PROBLEM: Look through the data and write out every line with the word "Светодиодные" in it.

DATASET ENTRIES:

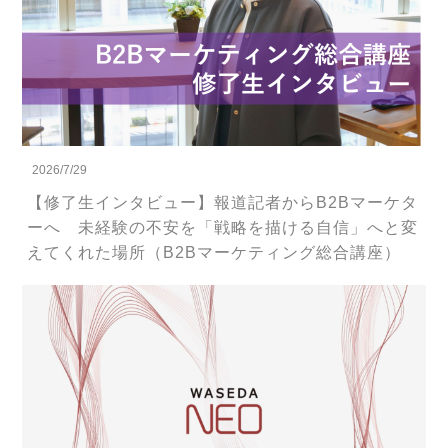
2026/7/29
【修了生インタビュー】報道記者からB2Bマーケタ
ーへ 未経験の不安を「戦略を描ける自信」へと変
えてくれた場所（B2Bマーケティング総合講座）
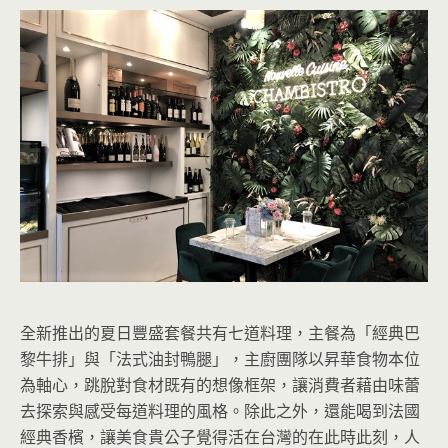
全新推出的夏日豐盛套餐共有七道料理，主餐為「經典巴
黎牛排」與「法式油封鴨腿」，主廚團隊以昇華食物本位
為軸心，跳脫對食材既有的想像框架，讓消費者藉由味蕾
去探索與感受每道料理的風格。除此之外，還能喝到法國
經典香檳，讓美食貴公子覺得活在台灣的在此時此刻，人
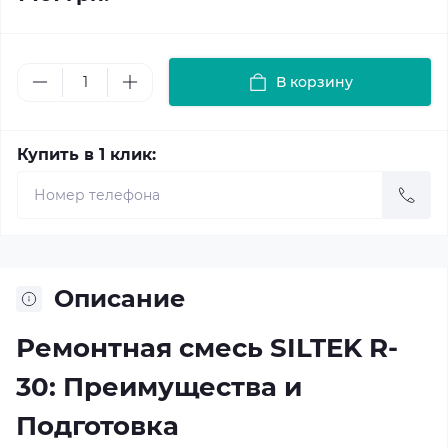
В корзину
Купить в 1 клик:
Описание
Ремонтная смесь SILTEK R-
30: Преимущества и
Подготовка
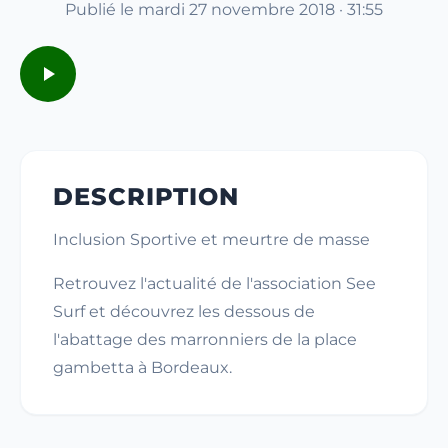
Publié le mardi 27 novembre 2018 · 31:55
DESCRIPTION
Inclusion Sportive et meurtre de masse
Retrouvez l'actualité de l'association See
Surf et découvrez les dessous de
l'abattage des marronniers de la place
gambetta à Bordeaux.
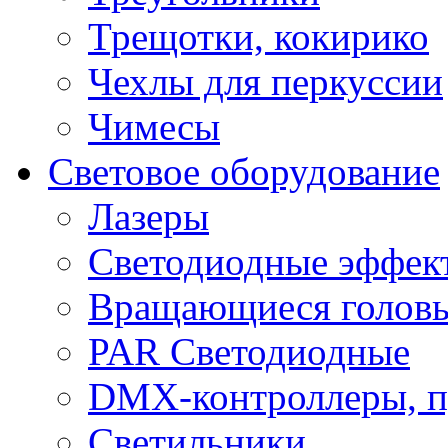
Трещотки, кокирико
Чехлы для перкуссии
Чимесы
Световое оборудование
Лазеры
Светодиодные эффек
Вращающиеся голов
PAR Светодиодные
DMX-контроллеры, п
Светильники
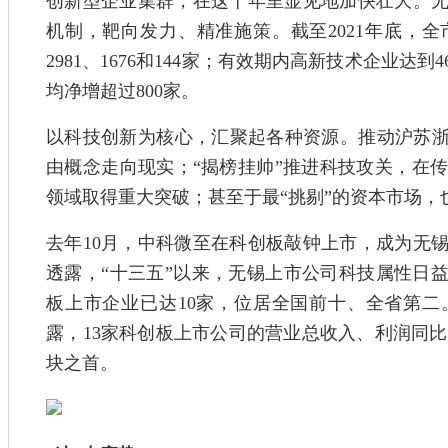
创新型企业集群，在这十年里显见地加快壮大。
机制，靶向发力、精准施策。截至2021年底，
2981、1676和144家；有效期内高新技术企业达到
均净增超过800家。
以科技创新为核心，汇聚起各种资源。推动沪苏浙
由概念走向现实；“揭榜挂帅”推进科技攻关，在
领域取得重大突破；甚至于最“挑剔”的资本市场
去年10月，中科微至在科创板敲钟上市，成为无锡上
透露，“十三五”以来，无锡上市公司科技属性日益
板上市企业已达10家，位居全国前十、全省第二。
露，13家科创板上市公司的营业总收入、利润同比分别
块之首。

ANSWER SPACE:
Светодиодные эффек
PAR Светодиодные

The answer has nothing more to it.